This blog will look at the data on the trends associated with credit allocation and their sources in India how it compares with other major economies. The data is sourced mainly from BIS.
After rising slowly since 1980, credit to government as a share of GDP declined since about 2003 and has been at a stable 65-70% from 2010-18. But it started climbing before the pandemic and rose sharply during the pandemic to 89% of GDP in Q1 2021. While credit to private non-financial sector too followed the same trend, there was divergence since early 2000s when it started to rise sharply to peak by the rime of the global financial crisis. It then declined, only to rise again since 2019. The increased share of credit to private non-financial sector coincides with the increased role of non-bank institutions like capital markets, non-banking finance corporations (NBFCs), external commercial borrowings, private debt etc in raising debt.
But there was surge in credit from non-bank institutions (bonds, shadow banks, ECBs, private debt etc) to private non-financial sectors from the beginning of the millennium. However, it peaked by 2012-13 and has since declined and stabilised. This trend is in line with the increased use of capital markets and NBFCs in India to raise debt.
Bank credit has mirrored the trends in private non-financial sector credit as a whole. While it has nearly doubled to about 55% of GDP over the last two decades, it appears to have plateaued since 2008 in the 50-60% range.
Credit to private non-financial sectors has been on a declining or stagnating trend as a share of GDP in India since the global financial crisis compared to other countries.
Despite all the hype around the rise of fintech and the talk of decline of deposit taking banks, bank credit to the private sector continues to remain stable as a share of GDP. In India it has nearly doubled to about 55% of GDP over the last two decades, though it appears to have plateaued since 2010.
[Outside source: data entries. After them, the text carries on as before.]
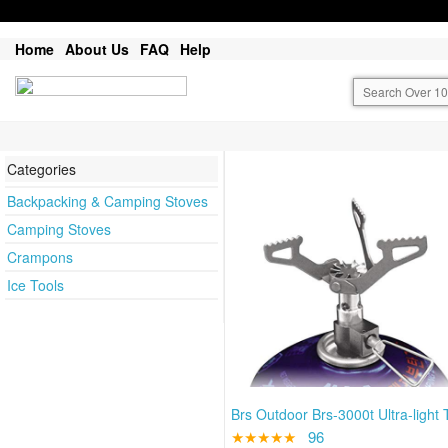
Home
About Us
FAQ
Help
Categories
Backpacking & Camping Stoves
Camping Stoves
Crampons
Ice Tools
Brs Outdoor Brs-3000t Ultra-light T
★★★★★
96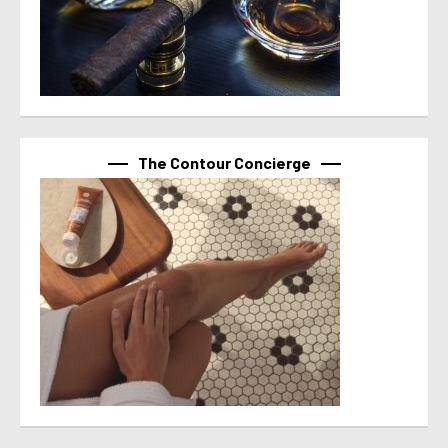
The Contour Concierge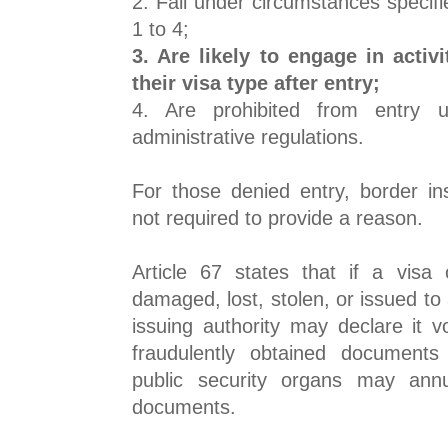
2. Fall under circumstances specifie
1 to 4;
3. Are likely to engage in activi
their visa type after entry;
4. Are prohibited from entry 
administrative regulations.
For those denied entry, border ins
not required to provide a reason.
Article 67 states that if a visa 
damaged, lost, stolen, or issued to 
issuing authority may declare it v
fraudulently obtained documents
public security organs may annu
documents.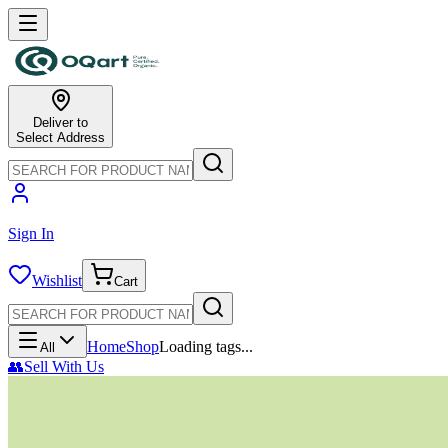
Deliver to
Select Address
Sign In
Wishlist
Cart
Home
Shop
Loading tags...
All
👥
Sell With Us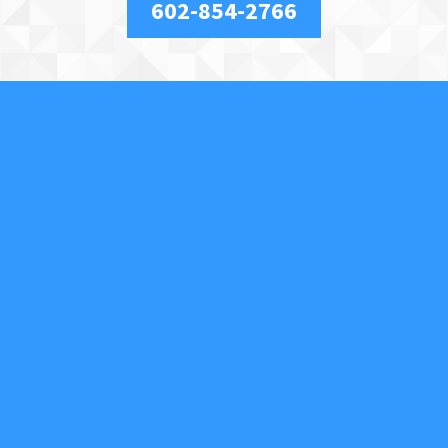
602-854-2766
About Us
We are a full-service, licensed and insured locksmith
securing your property and valuables in Phoenix, AZ,
and the surrounding area. We specialize in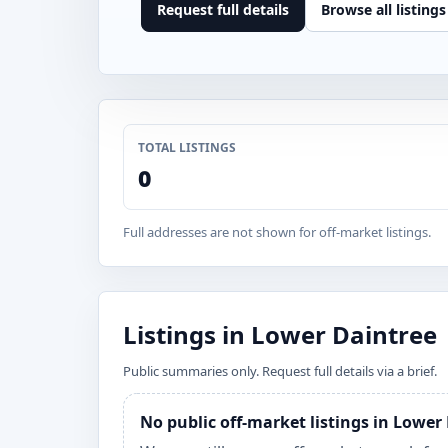
Request full details
Browse all listings
TOTAL LISTINGS
0
Full addresses are not shown for off-market listings.
Listings in Lower Daintree
Public summaries only. Request full details via a brief.
No public off-market listings in Lower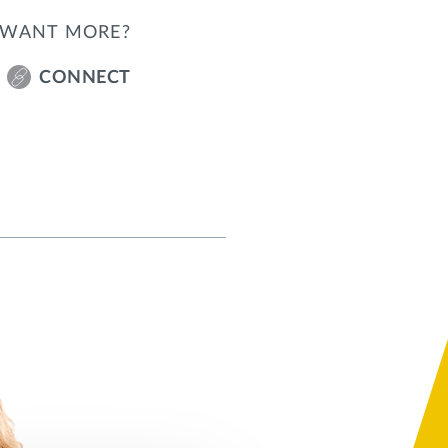
WANT MORE?
CONNECT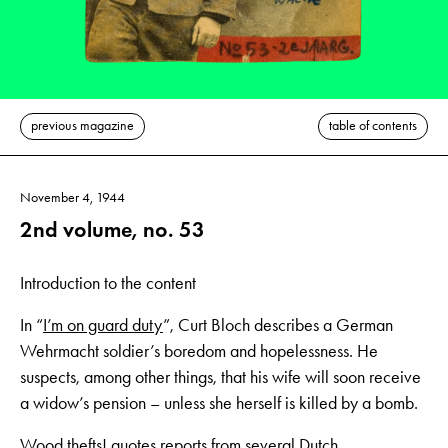
previous magazine
table of contents
November 4, 1944
2nd volume, no. 53
Introduction to the content
In “
I’m on guard duty
”, Curt Bloch describes a German
Wehrmacht soldier’s boredom and hopelessness. He
suspects, among other things, that his wife will soon receive
a widow’s pension – unless she herself is killed by a bomb.
Wood thefts!
quotes reports from several Dutch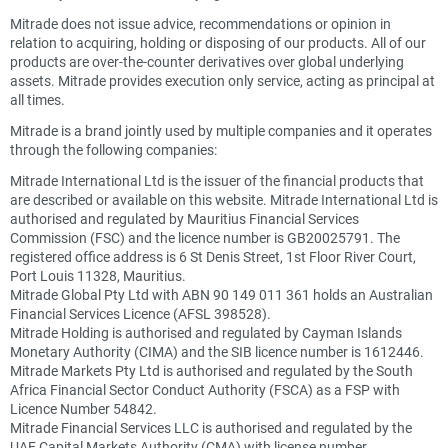
Mitrade does not issue advice, recommendations or opinion in
relation to acquiring, holding or disposing of our products. All of our
products are over-the-counter derivatives over global underlying
assets. Mitrade provides execution only service, acting as principal at
all times.
Mitrade is a brand jointly used by multiple companies and it operates
through the following companies:
Mitrade International Ltd is the issuer of the financial products that
are described or available on this website. Mitrade International Ltd is
authorised and regulated by Mauritius Financial Services
Commission (FSC) and the licence number is GB20025791. The
registered office address is 6 St Denis Street, 1st Floor River Court,
Port Louis 11328, Mauritius.
Mitrade Global Pty Ltd with ABN 90 149 011 361 holds an Australian
Financial Services Licence (AFSL 398528).
Mitrade Holding is authorised and regulated by Cayman Islands
Monetary Authority (CIMA) and the SIB licence number is 1612446.
Mitrade Markets Pty Ltd is authorised and regulated by the South
Africa Financial Sector Conduct Authority (FSCA) as a FSP with
Licence Number 54842.
Mitrade Financial Services LLC is authorised and regulated by the
UAE Capital Markets Authority (CMA) with license number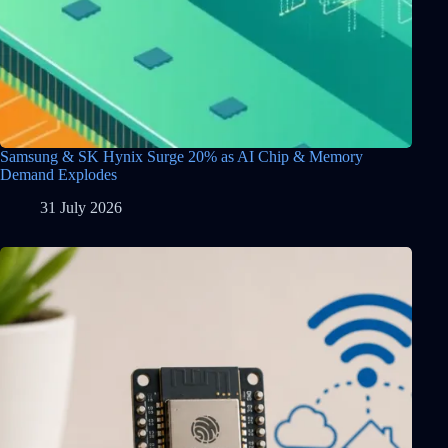
Samsung & SK Hynix Surge 20% as AI Chip & Memory
Demand Explodes
31 July 2026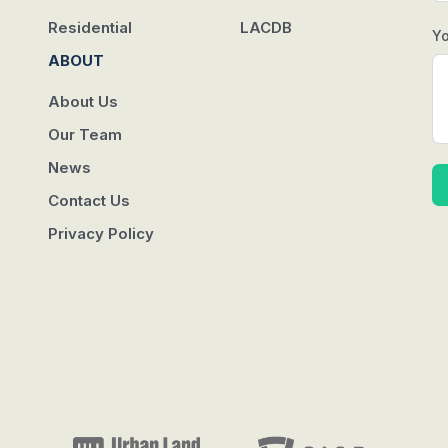
Residential
LACDB
Y
ABOUT
About Us
Our Team
News
Contact Us
Privacy Policy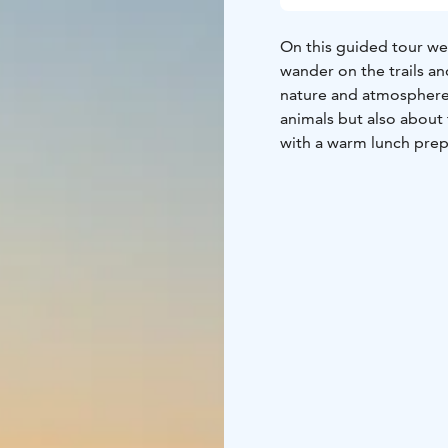
On this guided tour we’
wander on the trails an
nature and atmosphere.
animals but also about 
with a warm lunch prep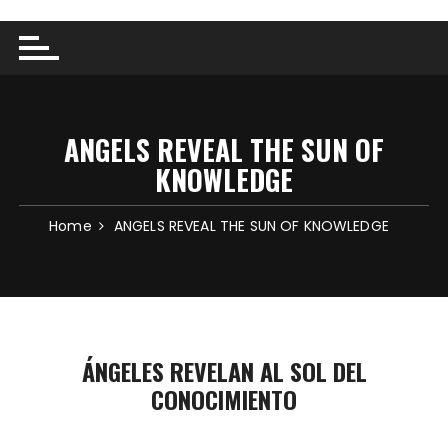
ANGELS REVEAL THE SUN OF
KNOWLEDGE
Home
ANGELS REVEAL THE SUN OF KNOWLEDGE
ÁNGELES REVELAN AL SOL DEL
CONOCIMIENTO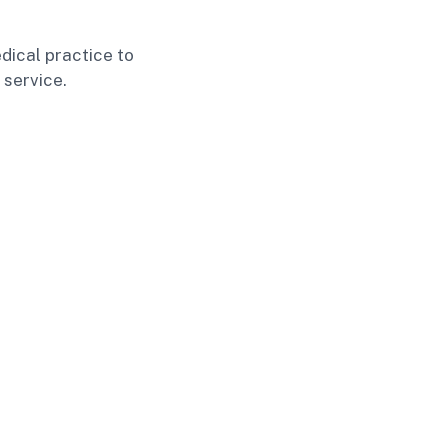
dical practice to
 service.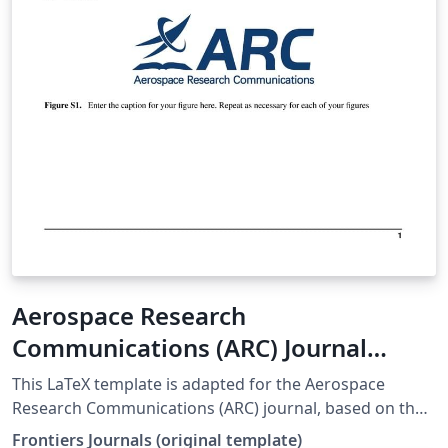
Aerospace Research
Communications (ARC) Journal
LaTeX Template
This LaTeX template is adapted for the Aerospace
Research Communications (ARC) journal, based on the
official Frontiers template. origin web:
Frontiers Journals (original template)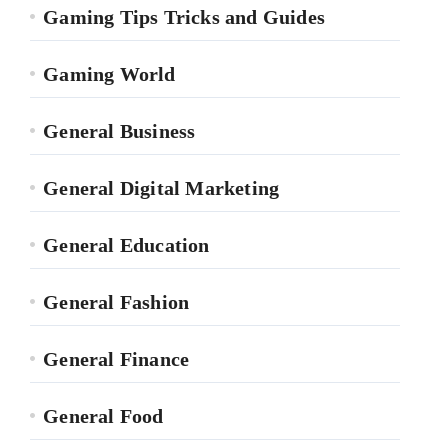
Gaming Tips Tricks and Guides
Gaming World
General Business
General Digital Marketing
General Education
General Fashion
General Finance
General Food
In fact, bank’s share of total private non-financial credit has remained stable across countries, developing and developed, despite the rise of alternative non-deposit taking bank credit institutions (bond markets, shadow banks, private credit etc). In India, its share has risen by about 10 percentage points since 2012 to make up slightly less than 60% of total private non-financial credit.
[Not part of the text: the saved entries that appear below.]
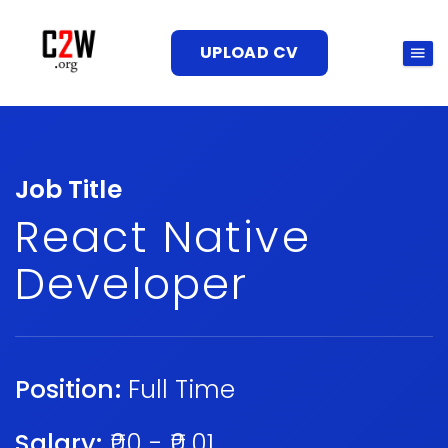
UPLOAD CV
Job Title
React Native
Developer
Position:
Full Time
Salary:
₹00 - ₹0.01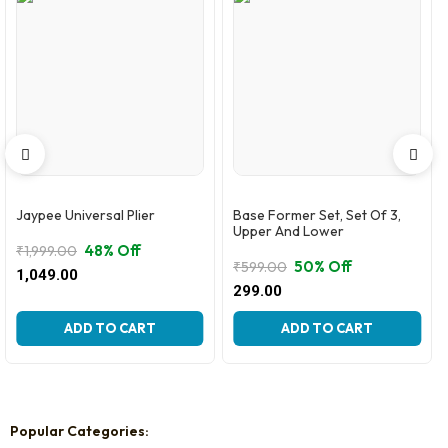
Jaypee Universal Plier
Base Former Set, Set Of 3,
Upper And Lower
48% Off
₹
1,999.00
50% Off
₹
599.00
Original
Current
1,049.00
Original
Current
price
price
299.00
price
price
was:
is:
was:
is:
₹1,999.00.
₹1,049.00.
ADD TO CART
ADD TO CART
₹599.00.
₹299.00.
Popular Categories: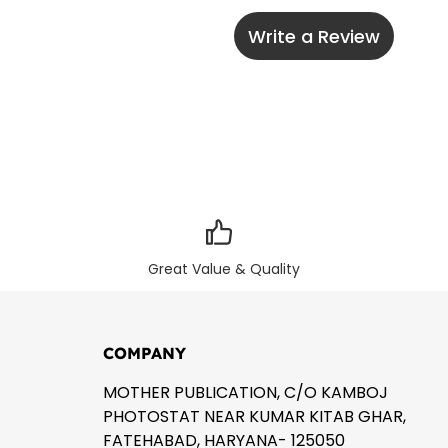
Write a Review
Great Value & Quality
COMPANY
MOTHER PUBLICATION, C/O KAMBOJ
PHOTOSTAT NEAR KUMAR KITAB GHAR,
FATEHABAD, HARYANA- 125050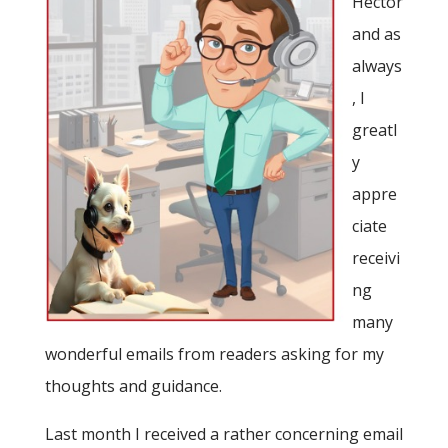
Hector
and as
always
, I
greatl
y
appre
ciate
receivi
ng
many
wonderful emails from readers asking for my
thoughts and guidance.
Last month I received a rather concerning email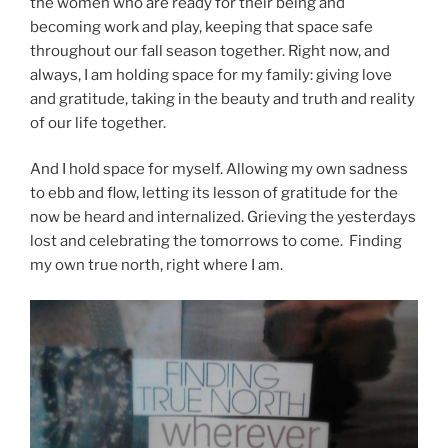
the women who are ready for their being and
becoming work and play, keeping that space safe
throughout our fall season together. Right now, and
always, I am holding space for my family: giving love
and gratitude, taking in the beauty and truth and reality
of our life together.
And I hold space for myself. Allowing my own sadness
to ebb and flow, letting its lesson of gratitude for the
now be heard and internalized. Grieving the yesterdays
lost and celebrating the tomorrows to come. Finding
my own true north, right where I am.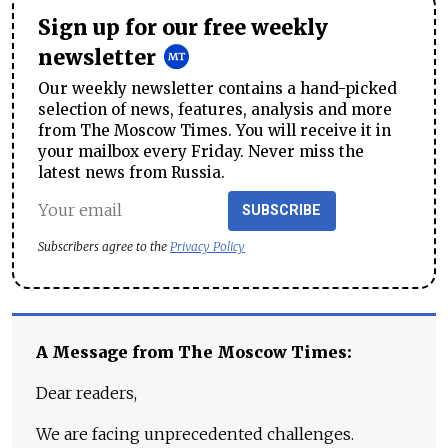
Sign up for our free weekly
newsletter
Our weekly newsletter contains a hand-picked
selection of news, features, analysis and more
from The Moscow Times. You will receive it in
your mailbox every Friday. Never miss the
latest news from Russia.
SUBSCRIBE
Subscribers agree to the
Privacy Policy
A Message from The Moscow Times:
Dear readers,
We are facing unprecedented challenges.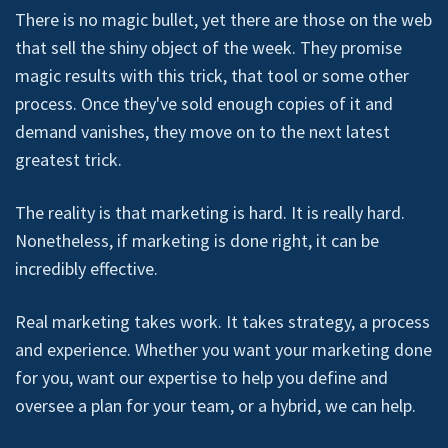
There is no magic bullet, yet there are those on the web
that sell the shiny object of the week. They promise
magic results with this trick, that tool or some other
process. Once they've sold enough copies of it and
demand vanishes, they move on to the next latest
greatest trick.
The reality is that marketing is hard. It is really hard.
Nonetheless, if marketing is done right, it can be
incredibly effective.
Real marketing takes work. It takes strategy, a process
and experience. Whether you want your marketing done
for you, want our expertise to help you define and
oversee a plan for your team, or a hybrid, we can help.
Credit from non-banks has sharply declined from a peak of 58.1% of GDP at the end of 2010 to 41.3% by end of H1 2023, briefly touching 31% by end of 2018. This runs counter to the widely believed story on the diversification of Indian economy’s credit allocation universe.
Unlike its developing country peers, India has been suffering a credit gap since the beginning of 2012.
Availability of affordable capital, equity and debt, is one of the biggest constraints to business formation and expansion in India. The graphics clearly indicate that India has a lot of catching up to do on the debt intermediation side. It’s reflected in the stagnation at low levels of credit to private non-financial sector and the prolonged credit gap for more than a decade. For all the hype about it displacing bank credit, the share of non-bank credit to private non-financial sector has been on a declining trend, even as the share of bank credit has been rising. In this context, notwithstanding the hype around bond markets, I had blogged here about the central role of banks in financing of infrastructure.
In this context, we should be careful not to be misled by misplaced enthusiasm about fintech and other financial innovations, and disdain for boring old-fashioned banking. For those who claim that the future of finance is going beyond banks, the graphs above show that bank lending to private non-financial sector is several multiples higher in developed countries than in India and also they have been on a rising trend. Further, credit to private non-financial sector from non-banks has been on a declining trend since about 2020. This trend is unlikely to change given the end of the era of ultra-low interest rates and return to normalcy in interest rates.
As I have blogged here and here, in the absence of access to financing resources, fintechs can at best be a means to help banks improve intermediation breadth, effectiveness and efficiency. Here too, given the struggles faced by fintech with big-data based credit scoring and limited headway with micro-credit/savings/insurance products there remain several questions. After all the iteration over the coming years, we are likely to converge to a universe where banks partner with fintechs on services like customer acquisition, credit scoring, and payment collections. The core areas of banking like mobilising capital, loan origination, and loan book management are likely to remain with banks. This way banking would have become more efficient and effective. But this is not the future of finance posited by many experts today.